In Java 8 you can use Collection.removeIf(Predicate<T>)

list1.removeIf(line -> list2.contains(line));
list2.removeIf(line -> list1.contains(line));

list1 will then contain everything that is NOT in list2 and list2 will contain everything, that is NOT in list1.

Christian Riese
  • 594
  • 1
  • 5
  • 18
  • 1
    But, this doesn't take care of multiple occurrences of a line.
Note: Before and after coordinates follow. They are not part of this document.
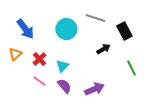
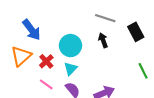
cyan circle: (66, 29) -> (70, 46), moved
black arrow: (103, 49) -> (103, 40), moved, turned -80
orange triangle: (15, 54) -> (21, 56), size x1.5

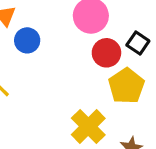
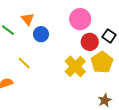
yellow cross: (88, 126) -> (75, 66), moved

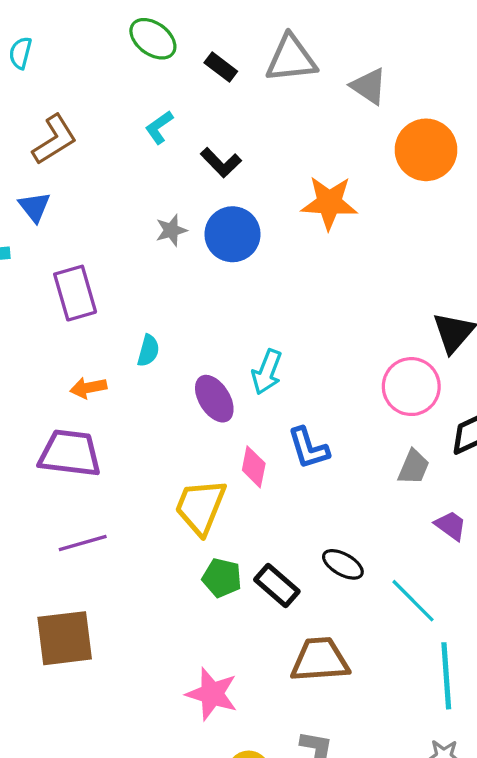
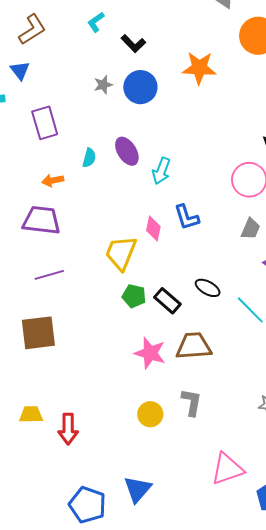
purple ellipse: (214, 399) -> (127, 151), moved
pink star: (212, 694) -> (150, 353), moved

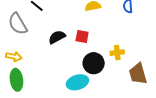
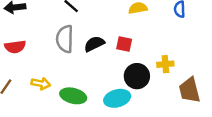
gray semicircle: (18, 24) -> (65, 39), moved, turned 30
yellow arrow: (14, 57) -> (41, 84), moved
green ellipse: (16, 80) -> (73, 96), moved, turned -70

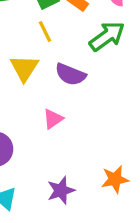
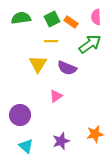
yellow line: (45, 31) -> (51, 41), turned -64

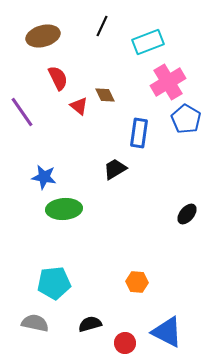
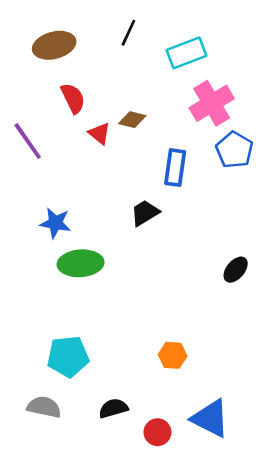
brown diamond: (105, 95) -> (132, 120), turned -50

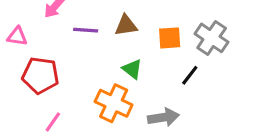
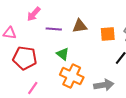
green triangle: (132, 69) -> (63, 54), moved

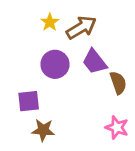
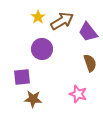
purple trapezoid: (94, 62) -> (88, 32), moved
pink star: (117, 127) -> (78, 94), moved

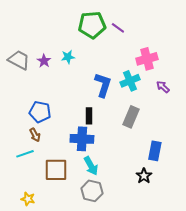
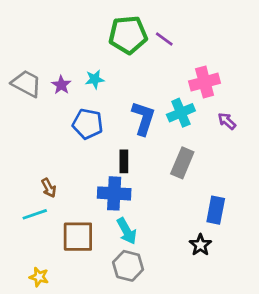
blue pentagon: (40, 112) -> (88, 124), moved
Eg: I have a 3 occurrences of the same line in file A , but only once in file B, I want to see the difference that 2 lines went missing. – Jithu Paul Apr 26 '18 at 15:41
0

On Unix/Linux computers, you can just call diff, which has been optimized for speed and memory usage.

The call looks like

String listFileDiffs = executeDiff(filenameWithPath1, filenameWithPath2);

The method is implemented by:

private String executeDiff(String filenameWithPath1, String filenameWithPath2) {
    StringBuffer output = new StringBuffer();
    Process p0;
    Process p1;
    Process p2;
    try {
        p0 = Runtime.getRuntime().exec("sort " + filenameWithPath1 + " > /tmp/sort1file");
        p0.waitFor();
        p1 = Runtime.getRuntime().exec("sort " + filenameWithPath2 + " > /tmp/sort2file");
        p1.waitFor();
        p2 = Runtime.getRuntime().exec("diff " + "/tmp/sort1file" + " " + "/tmp/sort2file");
        p2.waitFor();
        BufferedReader reader =
                new BufferedReader(new InputStreamReader(p2.getInputStream()));
        String line = "";
        while ((line = reader.readLine())!= null) {
            output.append(line + "\n");
        }
    } catch (Exception e) {
        LOG.error("Error: executeCommand ", e);
    }
    return output.toString();
}

You can add flags to diff in order to give more information regarding all file differences found.

The solution has been adapted to take into account the random order of the lines in each file. The Unix sort is being called for each of the two files. The diff is subsequently being run.

The Unix commands have matured over decades, and work with a high efficiency.

Flying Dutchman
  • 135
  • 1
  • 6